START Supplied data

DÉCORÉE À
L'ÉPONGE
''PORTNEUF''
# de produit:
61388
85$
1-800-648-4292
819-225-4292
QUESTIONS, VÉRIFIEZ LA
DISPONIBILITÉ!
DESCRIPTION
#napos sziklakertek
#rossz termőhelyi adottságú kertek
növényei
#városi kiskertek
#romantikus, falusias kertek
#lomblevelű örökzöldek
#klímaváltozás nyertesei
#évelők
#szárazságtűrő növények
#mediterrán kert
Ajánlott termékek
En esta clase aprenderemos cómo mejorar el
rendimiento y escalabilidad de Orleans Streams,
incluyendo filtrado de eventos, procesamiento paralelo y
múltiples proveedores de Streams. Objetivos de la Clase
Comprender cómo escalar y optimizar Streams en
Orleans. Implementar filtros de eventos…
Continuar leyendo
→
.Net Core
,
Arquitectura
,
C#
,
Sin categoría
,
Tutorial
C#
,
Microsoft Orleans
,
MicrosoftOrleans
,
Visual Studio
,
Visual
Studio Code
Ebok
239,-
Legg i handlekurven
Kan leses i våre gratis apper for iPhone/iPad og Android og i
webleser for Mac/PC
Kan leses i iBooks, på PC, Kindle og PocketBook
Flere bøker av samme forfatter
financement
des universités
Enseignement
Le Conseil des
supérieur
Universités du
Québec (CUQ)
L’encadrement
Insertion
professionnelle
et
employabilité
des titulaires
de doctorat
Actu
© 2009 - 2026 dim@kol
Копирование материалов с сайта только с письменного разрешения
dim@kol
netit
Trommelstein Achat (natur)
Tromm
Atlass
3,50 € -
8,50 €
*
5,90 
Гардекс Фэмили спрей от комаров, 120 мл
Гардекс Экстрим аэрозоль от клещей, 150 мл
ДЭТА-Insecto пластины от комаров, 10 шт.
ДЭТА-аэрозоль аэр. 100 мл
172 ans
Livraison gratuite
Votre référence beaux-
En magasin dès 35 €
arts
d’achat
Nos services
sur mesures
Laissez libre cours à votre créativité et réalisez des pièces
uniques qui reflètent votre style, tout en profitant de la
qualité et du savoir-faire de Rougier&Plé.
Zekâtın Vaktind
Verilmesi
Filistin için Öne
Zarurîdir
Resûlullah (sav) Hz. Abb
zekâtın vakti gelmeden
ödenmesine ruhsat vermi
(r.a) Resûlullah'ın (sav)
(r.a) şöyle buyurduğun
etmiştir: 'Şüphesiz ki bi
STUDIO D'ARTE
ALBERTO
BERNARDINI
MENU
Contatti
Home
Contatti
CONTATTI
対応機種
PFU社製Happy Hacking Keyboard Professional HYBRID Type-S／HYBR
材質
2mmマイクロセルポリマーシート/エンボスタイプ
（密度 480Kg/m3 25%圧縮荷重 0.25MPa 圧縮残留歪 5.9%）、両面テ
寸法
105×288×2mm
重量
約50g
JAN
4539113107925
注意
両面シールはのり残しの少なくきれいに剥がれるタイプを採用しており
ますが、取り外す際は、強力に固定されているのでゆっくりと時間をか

END Supplied data

Exercise instructions
All lines above that contain "аэрозоль" are required in the answer.

Answer
Гардекс Экстрим аэрозоль от клещей, 150 мл
ДЭТА-аэрозоль аэр. 100 мл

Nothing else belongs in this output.